Questa cosa che bisogna fare, sono io che la devo fare. Forse qualcuno si stupirà pensando che abbia proposto una banalità con questa citazione. In realtà a scriverla è stato un importante filosofo francese, morto nel 1985 a 82 anni, Vladimir Jankélévitch, riconoscibile per il cognome come di origine familiare slava ed ebraica, autore tra l’altro di un importante Trattato delle virtù (1949).
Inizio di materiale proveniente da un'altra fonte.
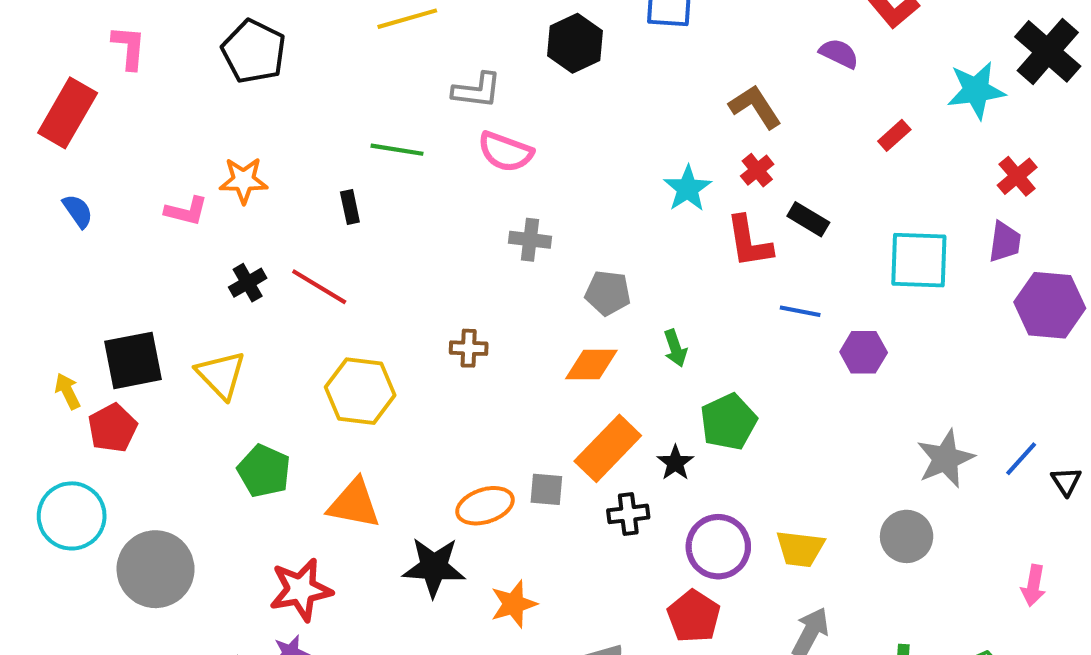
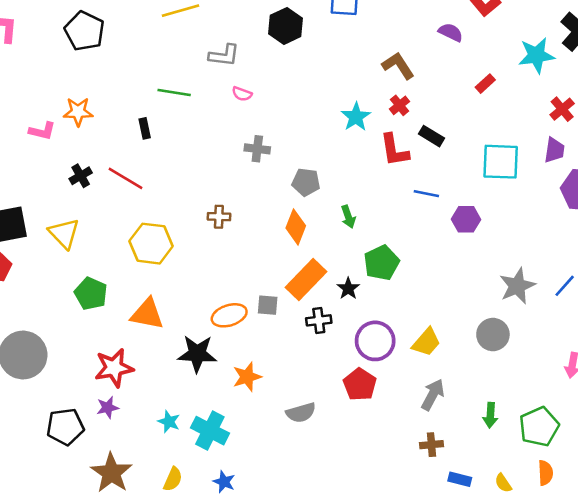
pink semicircle: (505, 152) -> (242, 94), size x0.6
orange diamond: (591, 365) -> (296, 227), turned -68
yellow trapezoid: (800, 549) -> (426, 342), turned -56

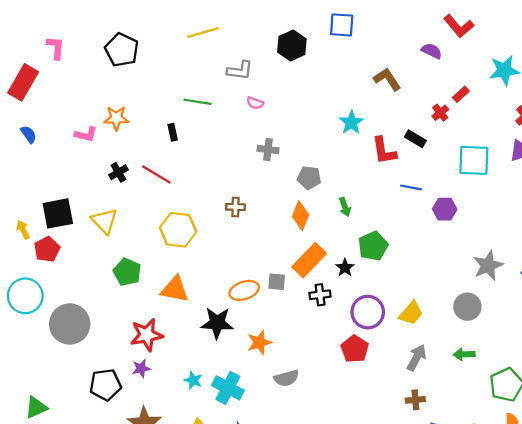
red cross: (399, 105) -> (440, 113), moved
gray semicircle: (301, 413) -> (286, 378), moved
green arrow: (490, 415) -> (464, 354), moved, turned 84

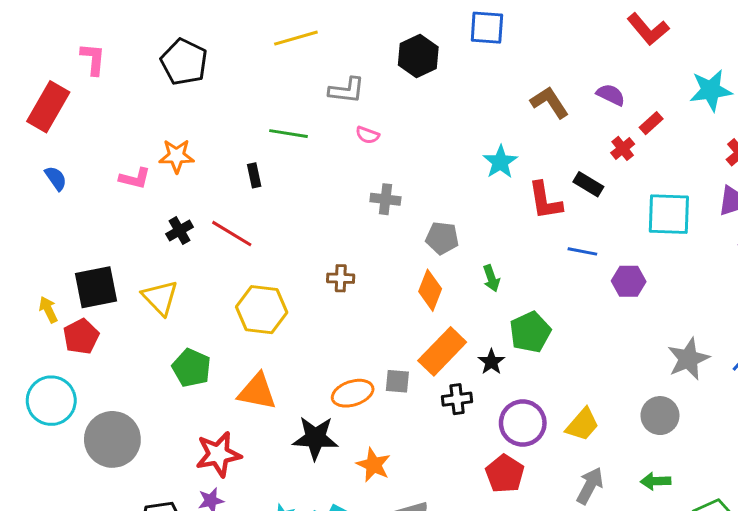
purple semicircle: (432, 51) -> (611, 95), moved
orange star: (259, 342) -> (374, 465), turned -30

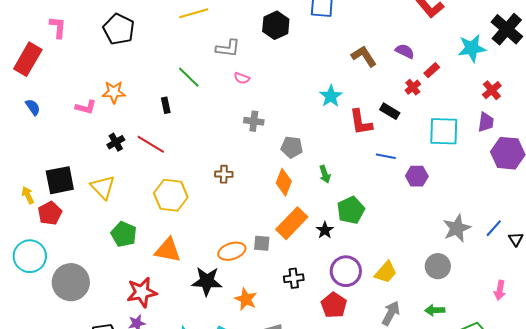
green line: (288, 134) -> (189, 77), turned 35
black cross: (457, 399) -> (294, 278), moved

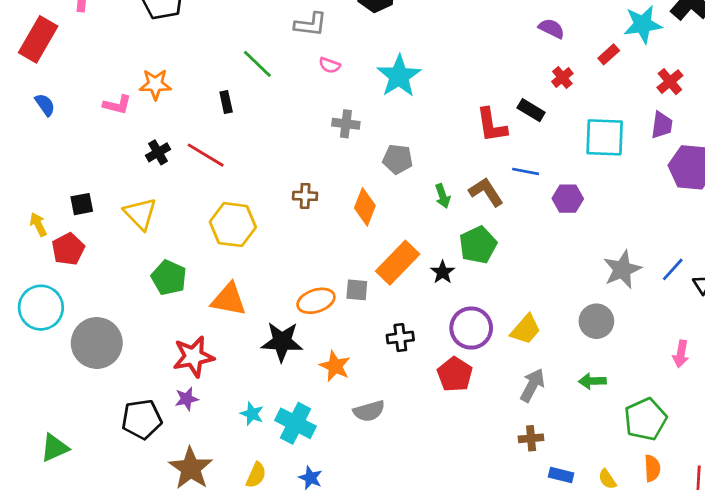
brown L-shape: (364, 56) -> (486, 192), moved
red rectangle: (432, 70) -> (609, 54), moved
cyan star: (331, 96) -> (399, 76), moved, size x1.4
black square: (60, 180) -> (82, 204), size x0.6
orange diamond: (284, 182) -> (365, 207), moved

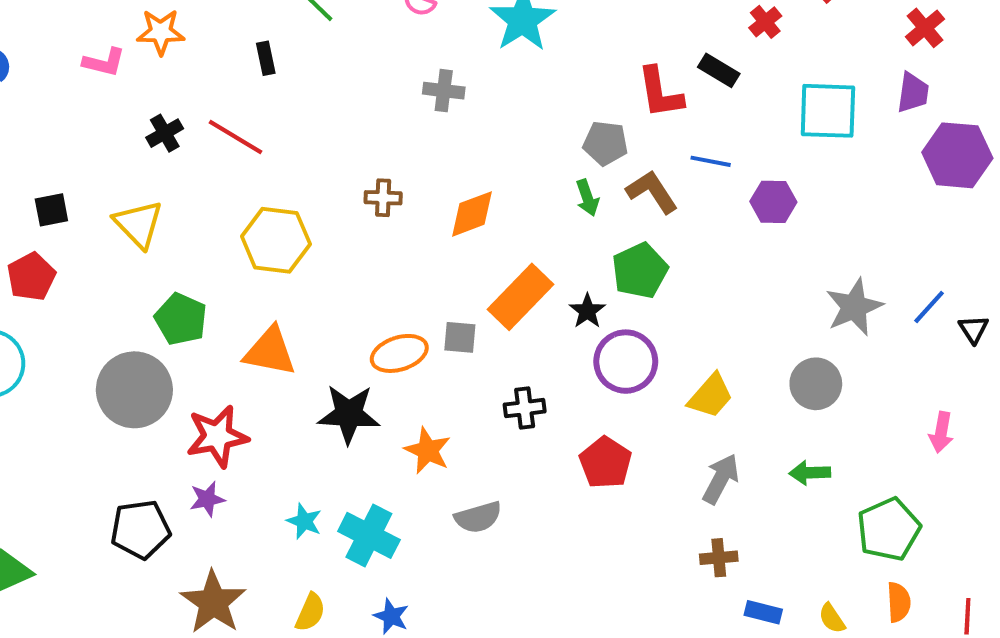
gray pentagon: (398, 159) -> (606, 143), moved
orange diamond: (365, 207) -> (472, 214), turned 48
purple circle: (471, 328) -> (626, 362), moved
gray circle: (97, 343) -> (134, 390), moved

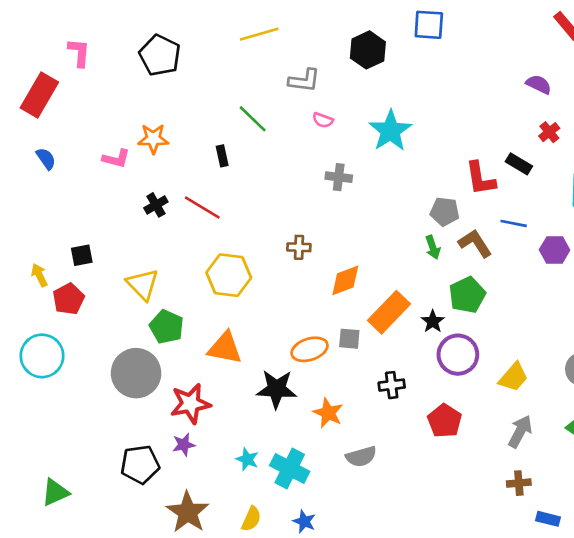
orange diamond: (472, 214) -> (345, 280), moved
yellow triangle: (138, 224) -> (143, 284), moved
Questo suo motto è un’esortazione significativa che cerca di esorcizzare una tentazione che ha generato un comportamento sistematico, espresso in italiano con la pittoresca locuzione dello «scaricabarile».

Quante volte si levano alte lamentele contro l’inerzia della politica, la corruzione pubblica, il degrado urbano e così via, in una lunga litania di denunce, mentre nel proprio piccolo non si fa nulla per contrastare queste derive. Oscar Wilde ironizzava affermando che «il dovere è quello che ci aspettiamo dagli altri». Il miglior commento pratico al detto del filosofo l’ho trovato affisso anni fa in un comune lombardo: «Storia di quattro persone di nome: Ognuno, Qualcuno, Ciascuno, Nessuno. C’era un lavoro necessario da fare. Ognuno era sicuro che Qualcuno l’avrebbe fatto. Ciascuno avrebbe potuto farlo, ma Nessuno lo fece. Finì che Ciascuno incolpò Qualcuno perché Nessuno fece ciò che Ognuno avrebbe potuto fare».